Pediatric Gastroenterology Unit, Shaare Zedek Medical Center, The Hebrew University of Jerusalem, Jerusalem, Israel.
World J Gastroenterol. 2012 Aug 7;18(29):3833-8. doi: 10.3748/wjg.v18.i29.3833.
Despite the growing use of medical salvage therapy, colectomy has remained a cornerstone in managing acute severe ulcerative colitis (ASC) both in children and in adults. Colectomy should be regarded as a life saving procedure in ASC, and must be seriously considered in any steroid-refractory patient. However, colectomy is not a cure for the disease but rather the substitution of a large problem with smaller problems, including fecal incontinence, pouchitis, irritable pouch syndrome, cuffitis, anastomotic ulcer and stenosis, missed or de-novo Crohn's disease and, in young females, reduced fecundity. This notion has led to the widespread practice of offering medical salvage therapy before colectomy in most patients without surgical abdomen or toxic megacolon. Medical salvage therapies which have proved effective in the clinical trial setting include cyclosporine, tacrolimus and infliximab, which seem equally effective in the short term. Validated predictive rules can identify a subset of patients who will eventually fail corticosteroid therapy after only 3-5 d of steroid therapy with an accuracy of 85%-95%. This accuracy is sufficiently high for initiating medical therapy, but usually not colectomy, early in the admission without delaying colectomy if required. This approach has reduced the colectomy rate in ASC from 30%-70% in the past to 10%-20% nowadays, and the mortality rate from over 70% in the 1930s to about 1%. In general, restorative proctocolectomy (ileoanal pouch or ileal pouch-anal anastomosis), especially the J-pouch, is preferred over straight pull-through (ileo-anal) or ileo-rectal anastomosis, which may still be considered in young females concerned about infertility. Colectomy in the acute severe colitis setting, is usually performed in three steps due to the severity of the inflammation, concurrent steroid treatment and the generally reduced clinical condition. The first surgical step involves colectomy and constructing an ileal stoma, the second - constructing the pouch and the third - closing the stoma. This review focuses on the role of surgical treatment in ulcerative colitis in the era of medical rescue therapy.

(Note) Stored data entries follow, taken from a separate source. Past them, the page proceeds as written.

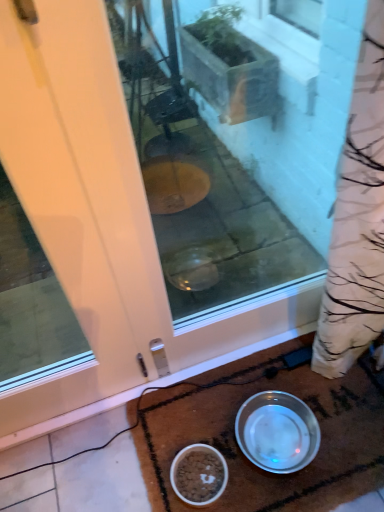 You are a GUI agent. You are given a task and a screenshot of the screen. Output one action in this format:
    pyautogui.click(x=<x>, y=<y>)
    Task: Click on the free spot behind silver metallic bowl at lower center, arranged as the 1th bowl when viewed from the right
    Image resolution: width=384 pixels, height=512 pixels.
    Given the screenshot: What is the action you would take?
    pyautogui.click(x=259, y=376) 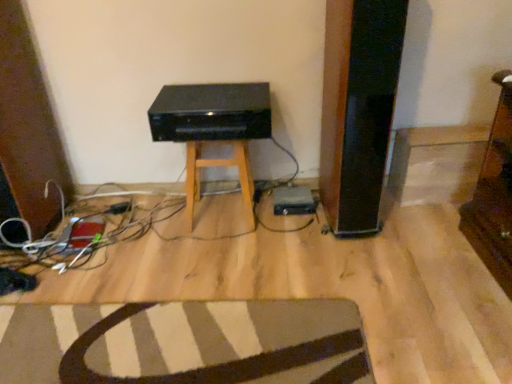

尽管越来越多地使用医疗抢救治疗,但结直肠切除术仍然是治疗儿童和成人急性重度溃疡性结肠炎(ASC)的基石。在 ASC 中,结直肠切除术应被视为一种救生程序,对于任何类固醇难治性患者都必须认真考虑。然而,结直肠切除术不是治愈疾病,而是用较小的问题替代较大的问题,包括粪便失禁、袋炎、易激性袋综合征、袖口炎、吻合口溃疡和狭窄、漏诊或新发克罗恩病以及年轻女性的生育能力降低。这一观念导致了在没有手术腹部或中毒性巨结肠的大多数患者中,在进行结直肠切除术之前广泛采用医疗抢救治疗。在临床试验中已证明有效的医疗抢救治疗包括环孢素、他克莫司和英夫利昔单抗,它们在短期内同样有效。经过验证的预测规则可以识别出一小部分患者,他们在接受类固醇治疗仅 3-5 天后最终会对类固醇治疗失败,其准确性为 85%-95%。这种准确性足以在入院早期开始进行医疗治疗,但通常不会延迟需要时的结直肠切除术。这种方法使 ASC 中的结直肠切除术率从过去的 30%-70%降低到现在的 10%-20%,使 20 世纪 30 年代的死亡率从 70%以上降至约 1%。一般来说,与直接经肛门切除(直肠肛门吻合术)或回肠直肠吻合术相比,更倾向于进行恢复性直肠结肠切除术(回肠肛管吻合术或回肠袋肛管吻合术),对于担心生育能力的年轻女性,后者仍可考虑。由于炎症的严重程度、同时进行的类固醇治疗以及通常较差的临床状况,在急性重度结肠炎情况下,结直肠切除术通常分三步进行。第一步手术包括结直肠切除术和构建回肠造口术,第二步构建袋,第三步关闭造口术。本综述重点介绍了在医疗抢救治疗时代手术治疗溃疡性结肠炎的作用。